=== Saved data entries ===
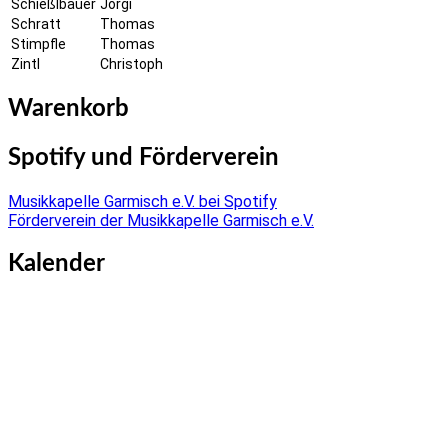
Schießlbauer
Jörgi
Schratt
Thomas
Stimpfle
Thomas
Zintl
Christoph
Warenkorb
Spotify und Förderverein
Musikkapelle Garmisch e.V. bei Spotify
Förderverein der Musikkapelle Garmisch e.V.
Kalender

=== TASK OBJECTIVE ===
The records above should be returned word for word, with every picture left out.

=== RESPONSE TO THIS TASK ===
Schießlbauer
Jörgi
Schratt
Thomas
Stimpfle
Thomas
Zintl
Christoph
Warenkorb
Spotify und Förderverein
Musikkapelle Garmisch e.V. bei Spotify
Förderverein der Musikkapelle Garmisch e.V.
Kalender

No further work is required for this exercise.